Every single details that you need to know about ChatGPT
This article explain the fundamentals of ChatGPT and generative AI in a step-by-step fashion to assist with workings or leverage ChatGPT to its fullest potential.
How to read this guide?
Table of Contents
This guide has been developed with the purpose of providing knowledge to everyone interested in learning more about ChatGPT. If you are reading this guide, it is likely that you are either someone:
- Who is not familiar with Machine Learning (ML), yet has heard about ChatGPT and would like to comprehend how it works
- Who has some knowledge of ML, but isnʼt well versed with deep learning (or generative models) and would like to work with a roadmap to start learning about architecture details.
- Who is enthusiastic about the concept of ChatGPT and wishes to utilize it in their business applications or personal life, but is not eager to discover the specifics of its construction
If you fall into the first group, it is highly advised that you first become familiar with the fundamentals of Machine Learning, in which case the resources in this guide might not be adequate. If you are in the second or third group, look at the illustration above to position yourself and identify where you fit in and make a decision on which chapter to start from.

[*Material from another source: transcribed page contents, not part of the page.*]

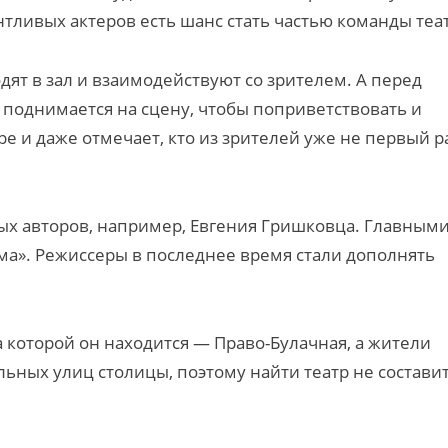
нтливых актеров есть шанс стать частью команды теа
дят в зал и взаимодействуют со зрителем. А перед
поднимается на сцену, чтобы поприветствовать и
ре и даже отмечает, кто из зрителей уже не первый р
ых авторов, например, Евгения Гришковца. Главным
ма». Режиссеры в последнее время стали дополнять
а которой он находится — Право-Булачная, а жители
льных улиц столицы, поэтому найти театр не состави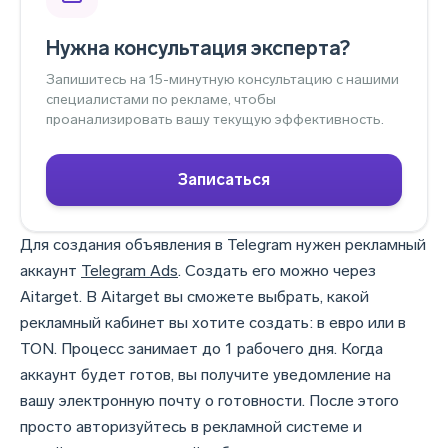
Нужна консультация эксперта?
Запишитесь на 15-минутную консультацию с нашими
специалистами по рекламе, чтобы
проанализировать вашу текущую эффективность.
Записаться
Для создания объявления в Telegram нужен рекламный
аккаунт
Telegram Ads
. Создать его можно через
Aitarget. В Aitarget вы сможете выбрать, какой
рекламный кабинет вы хотите создать: в евро или в
TON. Процесс занимает до 1 рабочего дня. Когда
аккаунт будет готов, вы получите уведомление на
вашу электронную почту о готовности. После этого
просто авторизуйтесь в рекламной системе и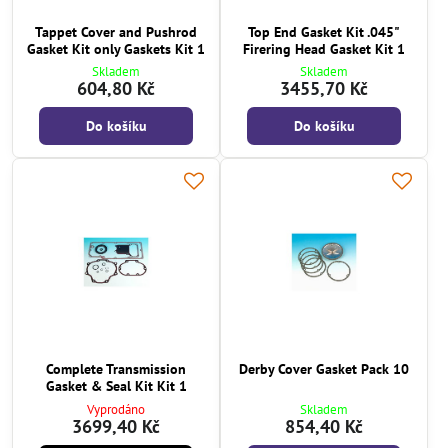
Tappet Cover and Pushrod
Top End Gasket Kit .045"
Gasket Kit only Gaskets Kit 1
Firering Head Gasket Kit 1
Skladem
Skladem
604,80 Kč
3455,70 Kč
Do košíku
Do košíku
Complete Transmission
Derby Cover Gasket Pack 10
Gasket & Seal Kit Kit 1
Vyprodáno
Skladem
3699,40 Kč
854,40 Kč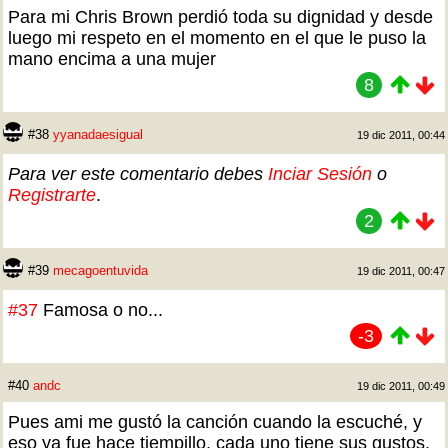
Para mi Chris Brown perdió toda su dignidad y desde
luego mi respeto en el momento en el que le puso la
mano encima a una mujer
8
#38
yyanadaesigual
19 dic 2011, 00:44
Para ver este comentario debes
Inciar Sesión
o
Registrarte
.
2
#39
mecagoentuvida
19 dic 2011, 00:47
#37
Famosa o no...
-3
#40
andc
19 dic 2011, 00:49
Pues ami me gustó la canción cuando la escuché, y
eso ya fue hace tiempillo, cada uno tiene sus gustos,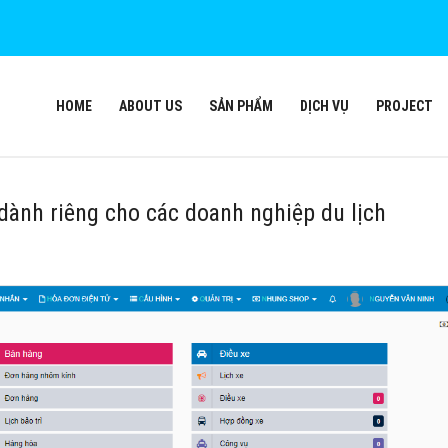
HOME
ABOUT US
SẢN PHẨM
DỊCH VỤ
PROJECT
ành riêng cho các doanh nghiệp du lịch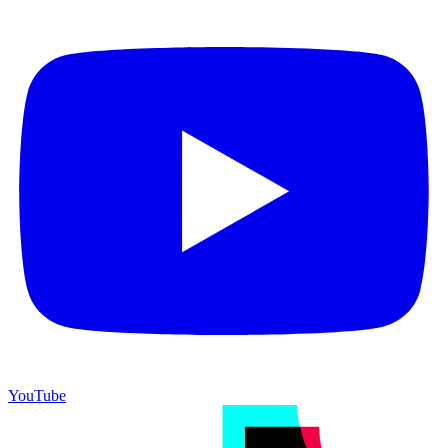
YouTube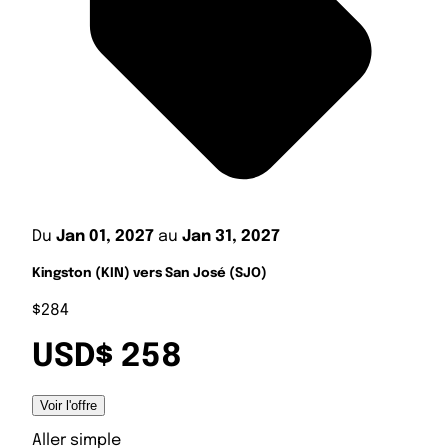
Du
Jan 01, 2027
au
Jan 31, 2027
Kingston (KIN) vers San José (SJO)
$284
USD$ 258
Voir l'offre
Aller simple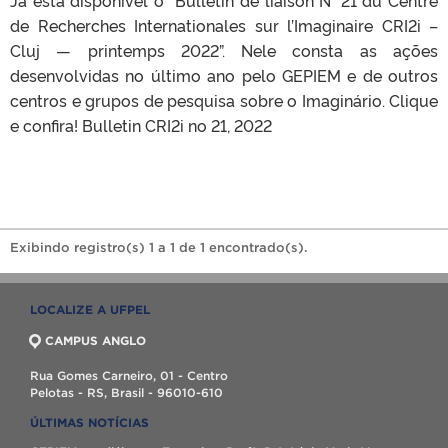
de Recherches Internationales sur l’Imaginaire CRI2i –
Cluj — printemps 2022”. Nele consta as ações
desenvolvidas no último ano pelo GEPIEM e de outros
centros e grupos de pesquisa sobre o Imaginário. Clique
e confira! Bulletin CRI2i no 21, 2022
Exibindo registro(s) 1 a 1 de 1 encontrado(s).
LOCALIZE A UFPEL
CAMPUS ANGLO
Rua Gomes Carneiro, 01 - Centro
Pelotas - RS, Brasil - 96010-610
ÚLTIMAS NOTÍCIAS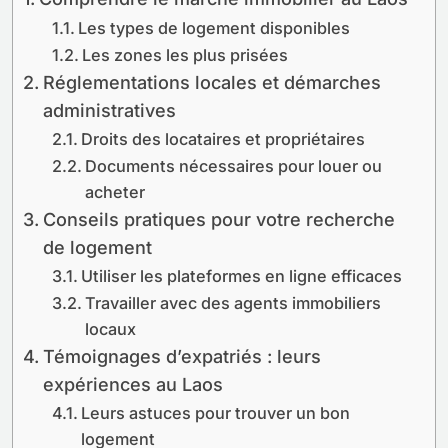
Les types de logement disponibles
Les zones les plus prisées
Réglementations locales et démarches
administratives
Droits des locataires et propriétaires
Documents nécessaires pour louer ou
acheter
Conseils pratiques pour votre recherche
de logement
Utiliser les plateformes en ligne efficaces
Travailler avec des agents immobiliers
locaux
Témoignages d’expatriés : leurs
expériences au Laos
Leurs astuces pour trouver un bon
logement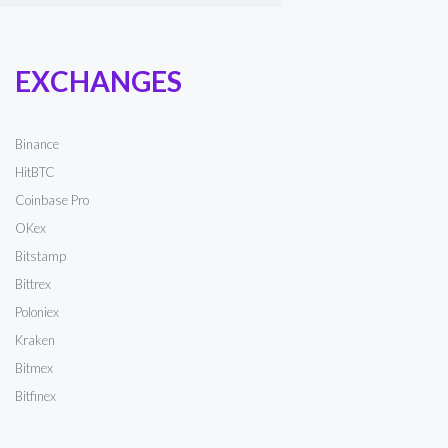
EXCHANGES
Binance
HitBTC
Coinbase Pro
OKex
Bitstamp
Bittrex
Poloniex
Kraken
Bitmex
Bitfinex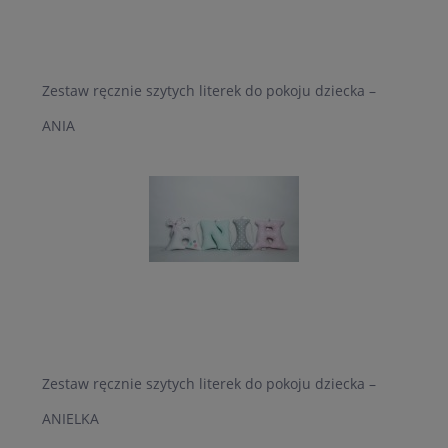
Zestaw ręcznie szytych literek do pokoju dziecka –
ANIA
Zestaw ręcznie szytych literek do pokoju dziecka –
ANIELKA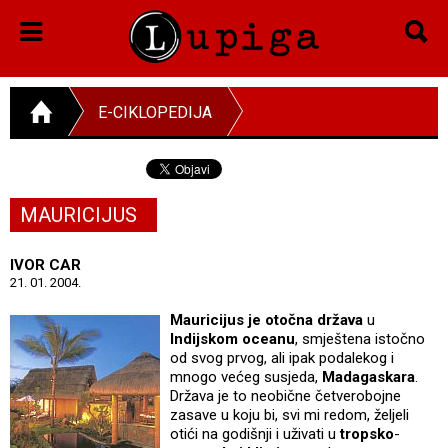
E-CIKLOPEDIJA
MAURICIJUS
IVOR CAR
21. 01. 2004.
Mauricijus je otočna država
u
Indijskom oceanu
, smještena istočno
od svog prvog, ali ipak podalekog i
mnogo većeg susjeda,
Madagaskara
.
Država je to neobične četverobojne
zasave u koju bi, svi mi redom, željeli
otići na godišnji i uživati u
tropsko
-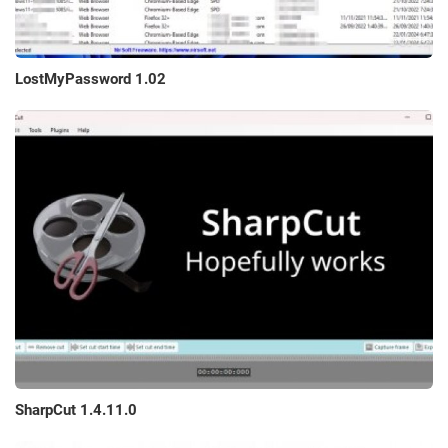
LostMyPassword 1.02
SharpCut 1.4.11.0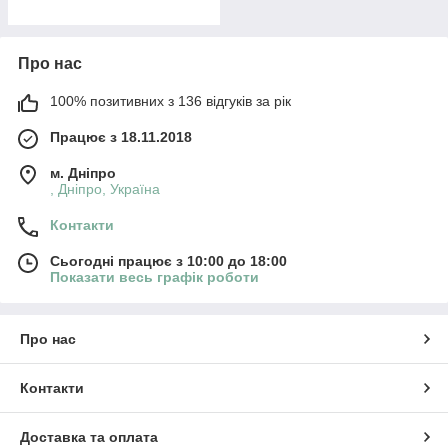
Про нас
100% позитивних з 136 відгуків за рік
Працює з 18.11.2018
м. Дніпро
, Дніпро, Україна
Контакти
Сьогодні працює з 10:00 до 18:00
Показати весь графік роботи
Про нас
Контакти
Доставка та оплата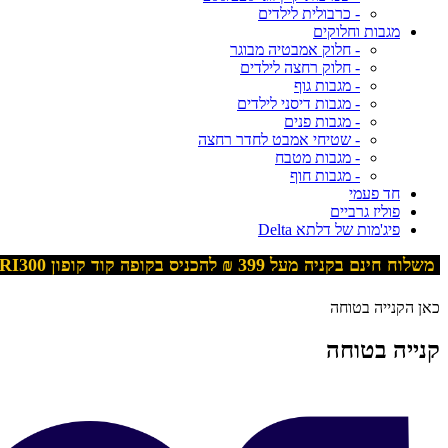
- כרבולית לילדים
מגבות וחלוקים
- חלוק אמבטיה מבוגר
- חלוק רחצה לילדים
- מגבות גוף
- מגבות דיסני לילדים
- מגבות פנים
- שטיחי אמבט לחדר רחצה
- מגבות מטבח
- מגבות חוף
חד פעמי
פוליז גרביים
פיג'מות של דלתא Delta
משלוח חינם בקניה מעל 399
₪ להכניס בקופה קוד קופון
RI300
כאן הקנייה בטוחה
קנייה בטוחה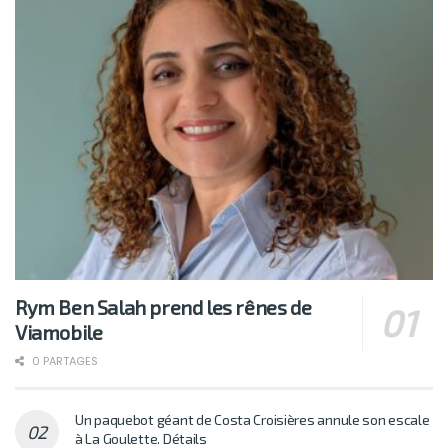
Rym Ben Salah prend les rênes de
Viamobile
0 PARTAGES
Un paquebot géant de Costa Croisières annule son escale
à La Goulette. Détails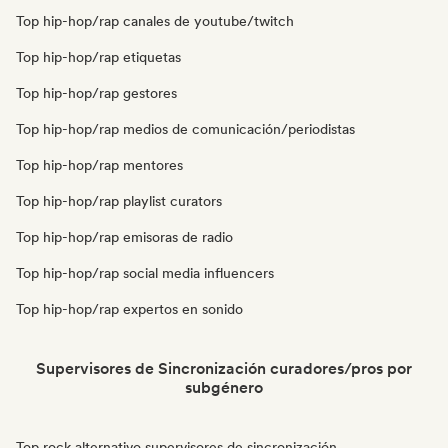
Top hip-hop/rap canales de youtube/twitch
Top hip-hop/rap etiquetas
Top hip-hop/rap gestores
Top hip-hop/rap medios de comunicación/periodistas
Top hip-hop/rap mentores
Top hip-hop/rap playlist curators
Top hip-hop/rap emisoras de radio
Top hip-hop/rap social media influencers
Top hip-hop/rap expertos en sonido
Supervisores de Sincronización curadores/pros por
subgénero
Top rock alternativo supervisores de sincronización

The chapters in this resource provide a brief overview of the topics, followed by a comprehensive list of courses, videos, articles, and blogs. For those who are short on time and only want a general understanding, it is suggested to read the articles and blogs. However, for a more in-depth knowledge, one of the courses from the list, suited to your learning style, should be taken before moving on to the next chapter. All of the listed resources are available for free.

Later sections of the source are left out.